Date Posted: April 26, 1999
Update: June 19, 2009
Version 1.7 supports import from lcov, code export of decision trees, undo of exclude, html export for more reports, improvements to substring holes report, and improved performance of several features.
What is FoCuS?
FoCuS is a tool that implements the functional coverage methodology and improves testing of applications by providing detailed coverage information on the areas in which testing is lacking. Functional coverage refers to testing the performance and functionality of an e-business application and making sure that the design of the test is complete and covers every aspect of what the application is meant to do.
FoCuS also provides extensive views for code coverage. It can read code coverage data generated by ConTest for Java or IBM Binary Prober (both alphaWorks® technologies) or by other tools if appropriately customized.
How does it work?
FoCuS allows for user definition of the coverage models and then it creates those models. It collects the data, creates regressions, and shows reports. FoCuS desegregates the coverage model definition from the tool. Coverage models can be defined to fit the design in the best way while FoCuS retains all the benefits of a coverage tool, such as data collection and processing, creation of coverage reports, and generation of regression-suites with high coverage.
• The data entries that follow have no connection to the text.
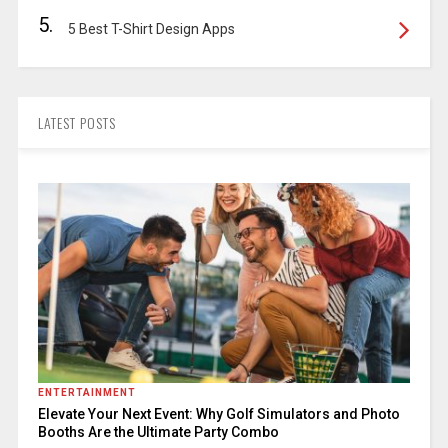
5.
5 Best T-Shirt Design Apps
LATEST POSTS
ENTERTAINMENT
Elevate Your Next Event: Why Golf Simulators and Photo
Booths Are the Ultimate Party Combo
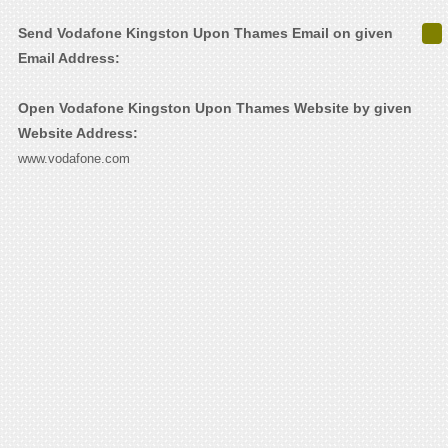
Send Vodafone Kingston Upon Thames Email on given
Email Address:
Open Vodafone Kingston Upon Thames Website by given
Website Address:
www.vodafone.com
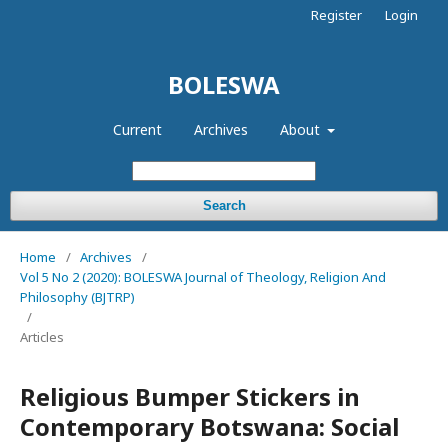
Register
Login
BOLESWA
Current
Archives
About
Search
Home
/
Archives
/
Vol 5 No 2 (2020): BOLESWA Journal of Theology, Religion And
Philosophy (BJTRP)
/
Articles
Religious Bumper Stickers in
Contemporary Botswana: Social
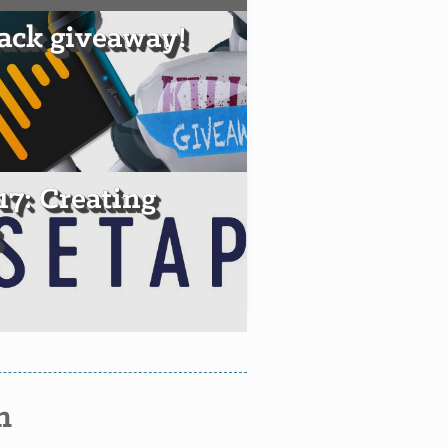
ack giveaway!
17: Creating
S
n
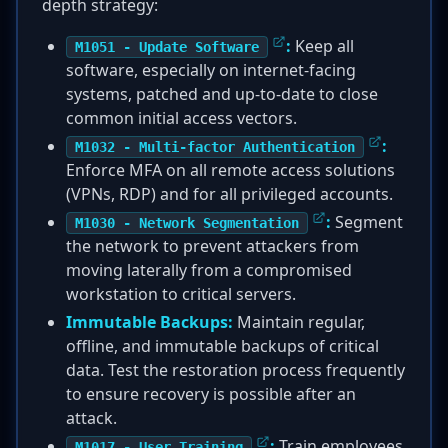
depth strategy:
:
Keep all
M1051 - Update Software
software, especially on internet-facing
systems, patched and up-to-date to close
common initial access vectors.
:
M1032 - Multi-factor Authentication
Enforce MFA on all remote access solutions
(VPNs, RDP) and for all privileged accounts.
:
Segment
M1030 - Network Segmentation
the network to prevent attackers from
moving laterally from a compromised
workstation to critical servers.
Immutable Backups:
Maintain regular,
offline, and immutable backups of critical
data. Test the restoration process frequently
to ensure recovery is possible after an
attack.
:
Train employees
M1017 - User Training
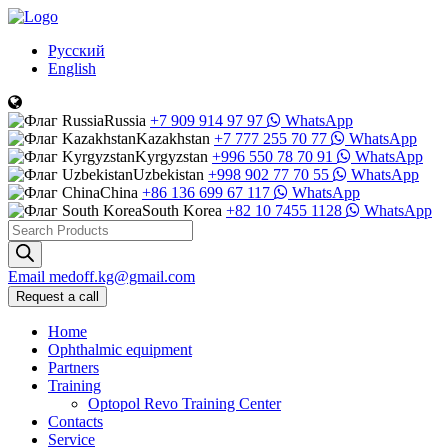
Русский
English
Russia
+7 909 914 97 97
WhatsApp
Kazakhstan
+7 777 255 70 77
WhatsApp
Kyrgyzstan
+996 550 78 70 91
WhatsApp
Uzbekistan
+998 902 77 70 55
WhatsApp
China
+86 136 699 67 117
WhatsApp
South Korea
+82 10 7455 1128
WhatsApp
Products
search
Email
medoff.kg@gmail.com
Request a call
Home
Ophthalmic equipment
Partners
Training
Optopol Revo Training Center
Contacts
Service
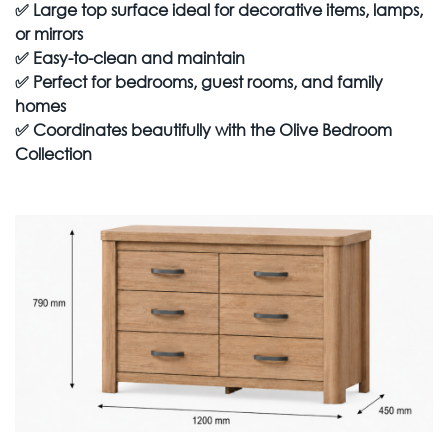
✅
Large top surface ideal for decorative items, lamps,
or mirrors
✅
Easy-to-clean and maintain
✅
Perfect for bedrooms, guest rooms, and family
homes
✅
Coordinates beautifully with the Olive Bedroom
Collection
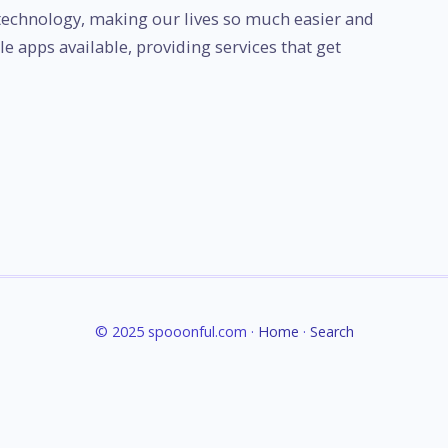
echnology, making our lives so much easier and
le apps available, providing services that get
© 2025 spooonful.com ·
Home
·
Search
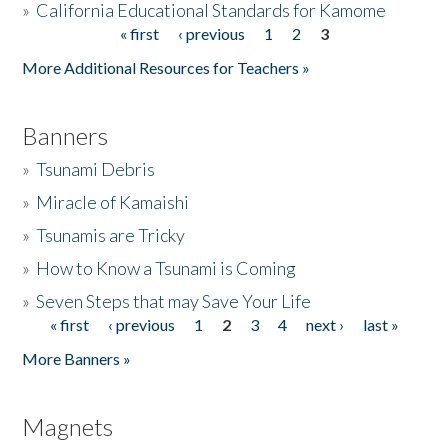
»
California Educational Standards for Kamome
« first
‹ previous
1
2
3
Pages
Donate
More Additional Resources for Teachers »
Banners
»
Tsunami Debris
»
Miracle of Kamaishi
»
Tsunamis are Tricky
»
How to Know a Tsunami is Coming
»
Seven Steps that may Save Your Life
« first
‹ previous
1
2
3
4
next ›
last »
Pages
More Banners »
Magnets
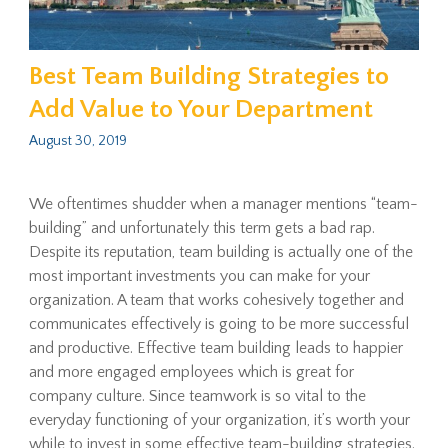
Best Team Building Strategies to
Add Value to Your Department
August 30, 2019
We oftentimes shudder when a manager mentions “team-
building” and unfortunately this term gets a bad rap.
Despite its reputation, team building is actually one of the
most important investments you can make for your
organization. A team that works cohesively together and
communicates effectively is going to be more successful
and productive. Effective team building leads to happier
and more engaged employees which is great for
company culture. Since teamwork is so vital to the
everyday functioning of your organization, it’s worth your
while to invest in some effective team-building strategies.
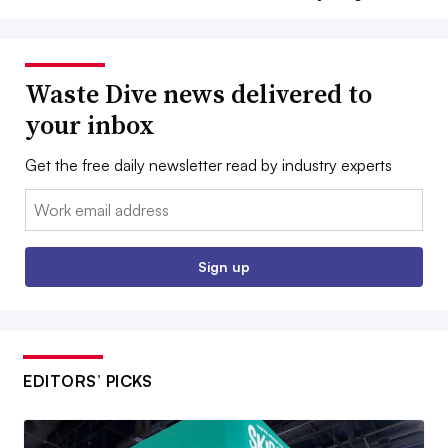
Waste Dive news delivered to
your inbox
Get the free daily newsletter read by industry experts
Email:
Sign up
EDITORS’ PICKS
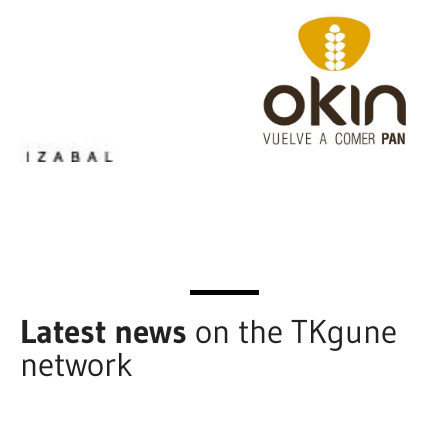
Latest news
on the TKgune
network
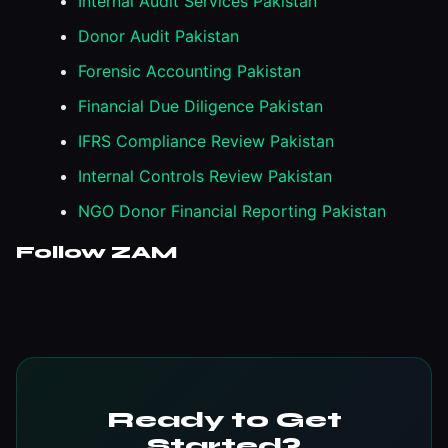
Internal Audit Services Pakistan
Donor Audit Pakistan
Forensic Accounting Pakistan
Financial Due Diligence Pakistan
IFRS Compliance Review Pakistan
Internal Controls Review Pakistan
NGO Donor Financial Reporting Pakistan
Follow ZAM
Ready to Get
Started?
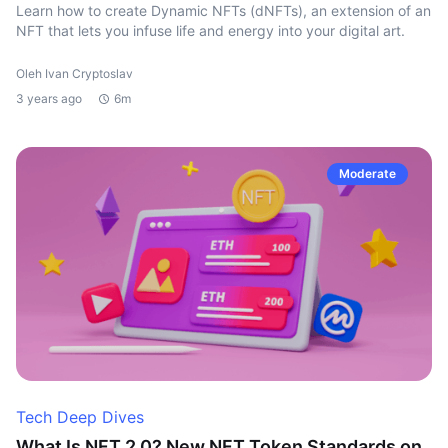
Learn how to create Dynamic NFTs (dNFTs), an extension of an
NFT that lets you infuse life and energy into your digital art.
Oleh Ivan Cryptoslav
3 years ago
6m
Moderate
Tech Deep Dives
What Is NFT 2.0? New NFT Token Standards on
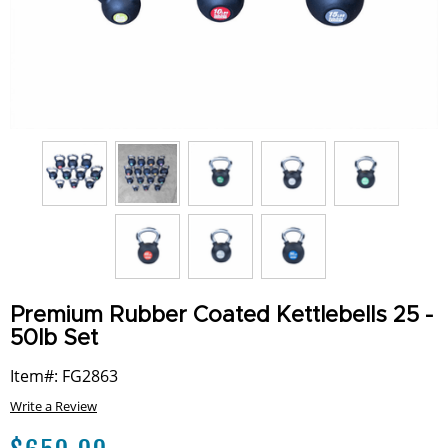
Premium Rubber Coated Kettlebells 25 -
50lb Set
Item#: FG2863
Write a Review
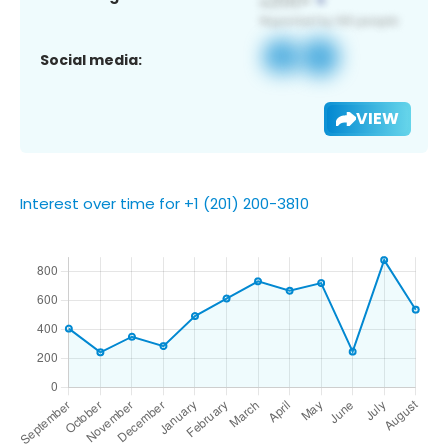
Social media:
VIEW
Interest over time for +1 (201) 200-3810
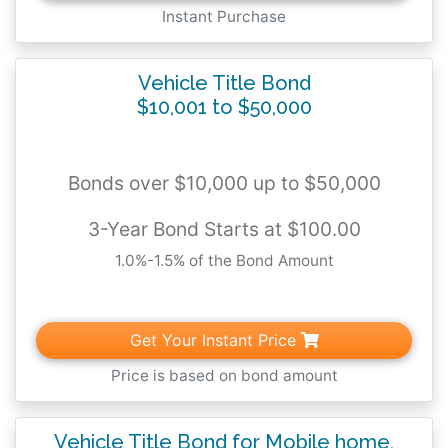
Instant Purchase
Vehicle Title Bond
$10,001 to $50,000
Bonds over $10,000 up to $50,000
3-Year Bond Starts at $100.00
1.0%-1.5% of the Bond Amount
Get Your Instant Price
Price is based on bond amount
Vehicle Title Bond for Mobile home,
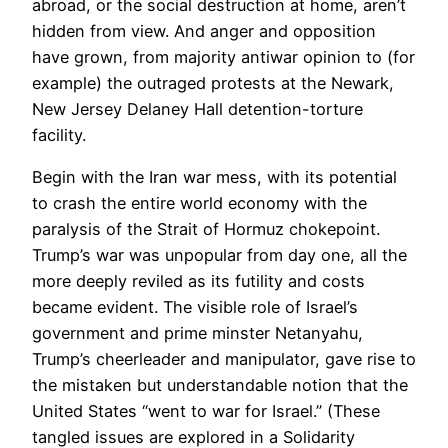
abroad, or the social destruction at home, aren’t
hidden from view. And anger and opposition
have grown, from majority antiwar opinion to (for
example) the outraged protests at the Newark,
New Jersey Delaney Hall detention-torture
facility.
Begin with the Iran war mess, with its potential
to crash the entire world economy with the
paralysis of the Strait of Hormuz chokepoint.
Trump’s war was unpopular from day one, all the
more deeply reviled as its futility and costs
became evident. The visible role of Israel’s
government and prime minster Netanyahu,
Trump’s cheerleader and manipulator, gave rise to
the mistaken but understandable notion that the
United States “went to war for Israel.” (These
tangled issues are explored in a Solidarity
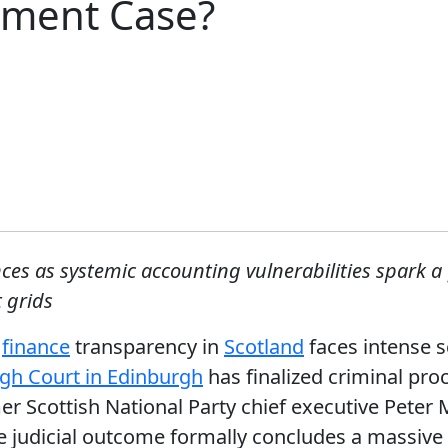
ement Case?
ences as systemic accounting vulnerabilities spark a
 grids
l
finance
transparency in
Scotland
faces intense s
gh Court in Edinburgh
has finalized criminal pro
 Scottish National Party chief executive Peter 
ere judicial outcome formally concludes a massive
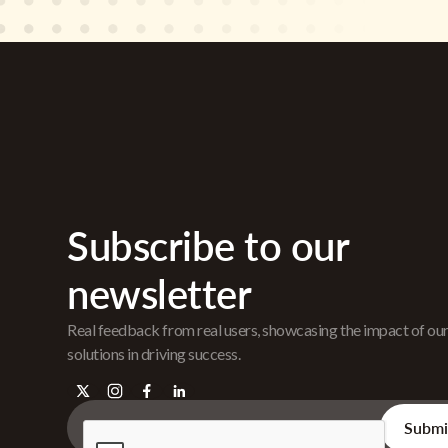
Subscribe to our
newsletter
Real feedback from real users, showcasing the impact of ou
solutions in driving success.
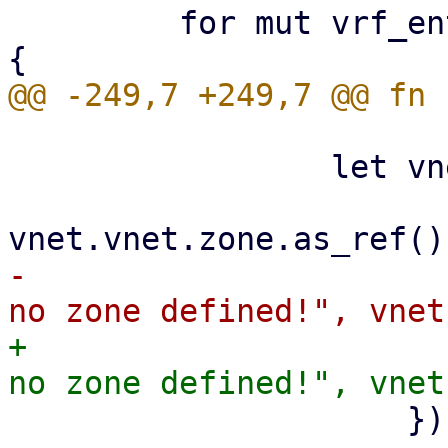
         for mut vrf_entry in root.children_mut() 
                 let vnet_zone =

-                      
+                      
                     })?;
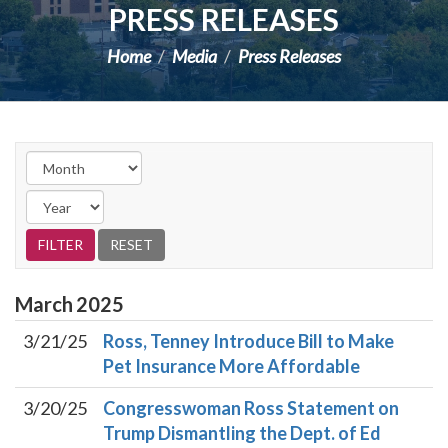
PRESS RELEASES
Home
Media
Press Releases
March
2025
3/21/25
Ross, Tenney Introduce Bill to Make
Pet Insurance More Affordable
3/20/25
Congresswoman Ross Statement on
Trump Dismantling the Dept. of Ed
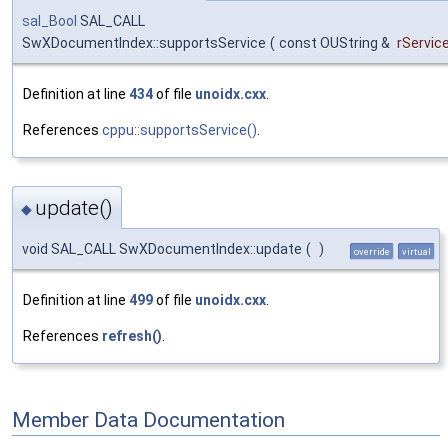
sal_Bool
SAL_CALL
SwXDocumentIndex::supportsService
(
const OUString &
rServi
Definition at line
434
of file
unoidx.cxx
.
References
cppu::supportsService()
.
update()
◆
void SAL_CALL SwXDocumentIndex::update
(
)
override
virtual
Definition at line
499
of file
unoidx.cxx
.
References
refresh()
.
Member Data Documentation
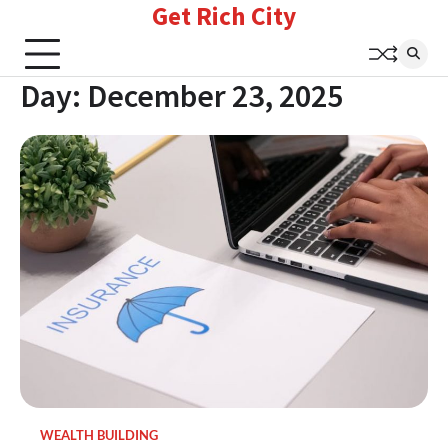
Get Rich City
Skip
to
content
Day:
December 23, 2025
WEALTH BUILDING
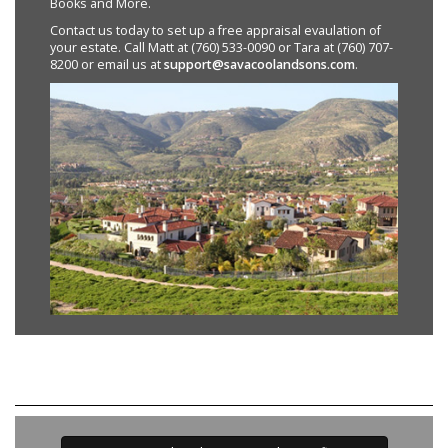
Books and More.
Contact us today to set up a free appraisal evaulation of
your estate. Call Matt at (760) 533-0090 or Tara at (760) 707-
8200 or email us at
support@savacoolandsons.com
.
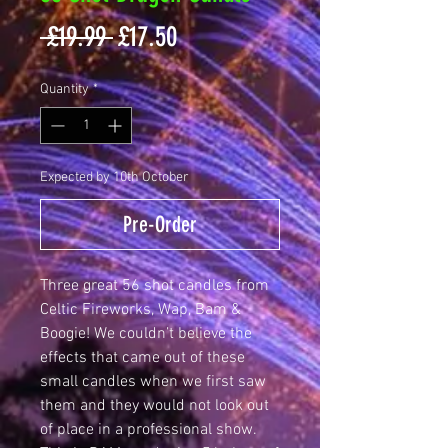
Regular
Sale
 £19.99 
£17.50
Price
Price
Quantity
*
Expected by 10th October
Pre-Order
Three great 56 shot candles from
Celtic Fireworks, Wap, Bam &
Boogie! We couldn’t believe the
effects that came out of these
small candles when we first saw
them and they would not look out
of place in a professional show.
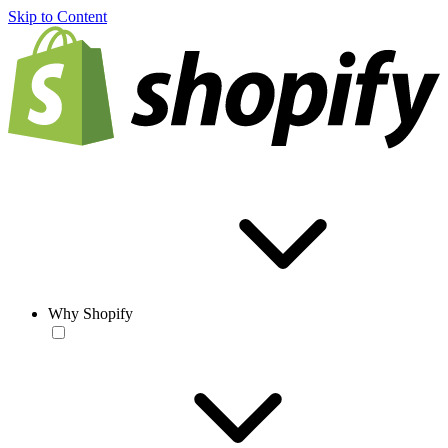
Skip to Content
Why Shopify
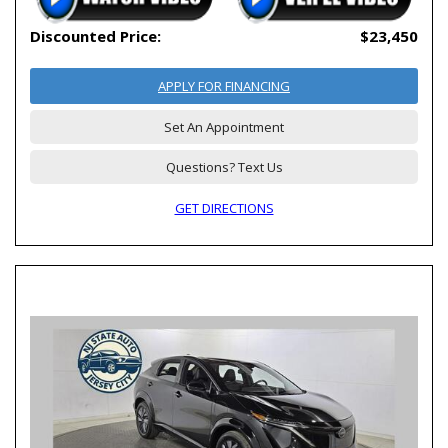
Discounted Price:
$23,450
APPLY FOR FINANCING
Set An Appointment
Questions? Text Us
GET DIRECTIONS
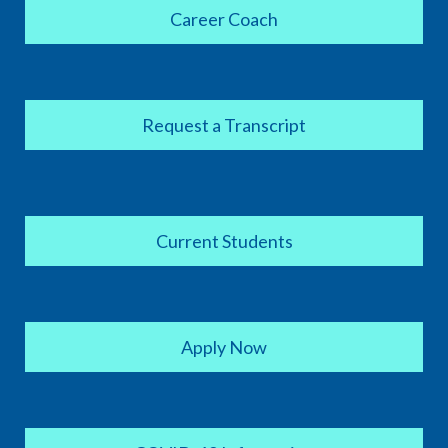
Career Coach
Request a Transcript
Current Students
Apply Now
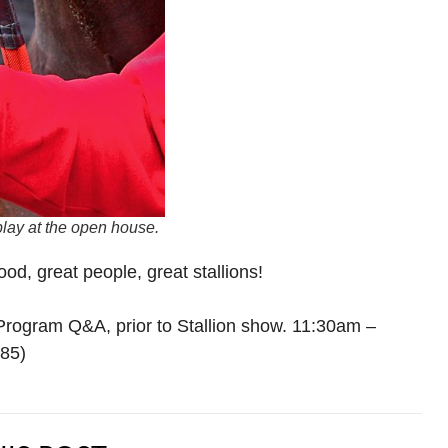
lay at the open house.
od, great people, great stallions!
rogram Q&A, prior to Stallion show. 11:30am –
685)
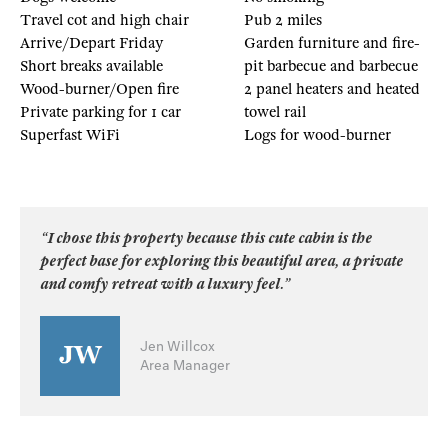
Travel cot and high chair
Pub 2 miles
Arrive/Depart Friday
Garden furniture and fire-
Short breaks available
pit barbecue and barbecue
Wood-burner/Open fire
2 panel heaters and heated
Private parking for 1 car
towel rail
Superfast WiFi
Logs for wood-burner
“I chose this property because this cute cabin is the
perfect base for exploring this beautiful area, a private
and comfy retreat with a luxury feel.”
Jen Willcox
Area Manager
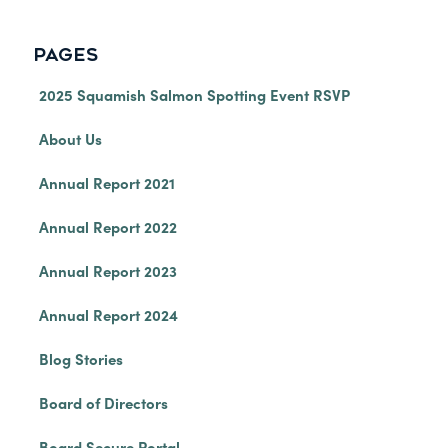
PAGES
2025 Squamish Salmon Spotting Event RSVP
About Us
Annual Report 2021
Annual Report 2022
Annual Report 2023
Annual Report 2024
Blog Stories
Board of Directors
Board Secure Portal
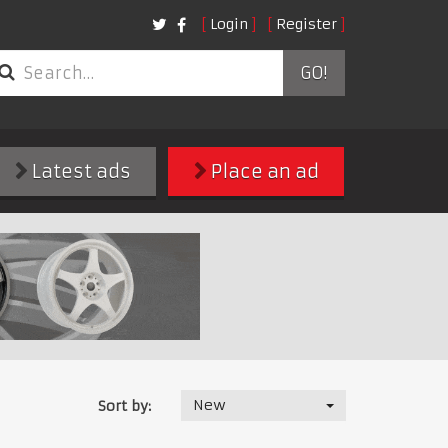
Login
Register
GO!
Latest ads
Place an ad
New
Sort by:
Most of the coverage tools in the market share the same functions, such as data gathering and coverage reports, but they all have different models that they implement for different situations, making them difficult and costly to write. FoCuS, a single, general-purpose tool, is independent of specific applications, yet it provides all the functionality of existing tools.
The documentation contains a tutorial, a white paper, and a 120-slide presentation that explains what functional coverage is, how it compares to code coverage, and what it can do.
About the technology author(s)
Rachel Tzoref-Brill holds a B.Sc. and M.Sc in computer science from the Technion, Israel Institute of Technology. Since 2001, she has worked at the IBM Haifa Research Laboratory, where she participates in the development of tools and algorithms for formal verification and multi-threaded programs testing and debugging. She has published several conference papers on these topics. Since 2008 she has been the main developer of FoCuS.
Yoram Adler holds a B.Sc. in computer science from the Technion, Israel Institute of Technology. Since 1996, he has worked at the IBM Haifa Research Laboratory, where he participates in the development of real time applications, device drivers, software lifecycle tools, areas of networking, multi-media, program understanding and coverage analysis.
Eitan Farchi, Ph.D. has been with the IBM Haifa Research Laboratory since 1992. He has led projects for improving operating system performance and is now the manger and architect of the Software Testing Analysis and Reviews group, which specializes in the testing of concurrent and distributed programs. A new review methodology developed recently by
Dr. Farchi has been deployed in IBM labs around the world. The new methodology requires no to little preparation and overcomes time constraint issues while maintaining the effectiveness of traditional reviews. Some of the unique features of FoCus support this methodology. Dr. Farchi is a frequent speaker at software testing conferences and is the author of a tutorial on the testing of distributed components. He has written more than 40 technical papers and holds 8 patents.
Olga Mishin holds a B.Sc. in computer science from the MIIT, Moscow State University of Railway Engineering. She participates in the development of software testing tools, and is member of the development team of FoCuS.
Yarden Nir-Buchbinder holds an M.A. in philosophy from the University of Haifa and a B.Sc. in computer science from the Technion, Israel Institute of Technology. Since 2000 he has worked at the IBM Haifa Research Laboratory, where he participates in the development of software lifecycle tools, especially in the areas of concurrency and coverage. He is the main developer of ConTest - a concurrency testing tool . He has published several conference papers on these topics.
Dr. Shmuel Ur is a research scientist in IBM research lab in Haifa, Israel. He works in the field of software testing and concentrates on coverage and testing of multi-threaded programs. Shmuel is the technical lead of the area of Coverage in IBM and is also an IBM Master Inventor. Shmuel teaches software testing in the Technion and Haifa University.
Shmuel received his PhD. in Algorithms Optimization and Combinatorics in 1994 in Carnegie Mellon University. Shmuel received his Bs.C. and Ms.C. from the Technion, Israel Institute of Technology. Shmuel has published in the fields of hardware testing, artificial intelligence, algorithms, software testing and testing of multi-threaded programs. He is also the chair of PADTAD, a workshop on testing multi-threaded applications.
In the area of coverage, Shmuel worked and published on functional coverage, minimizing regression suite size, coverage directed generation, visual code coverage techniques and coverability. He has written more than 50 technical papers and holds 15 patents.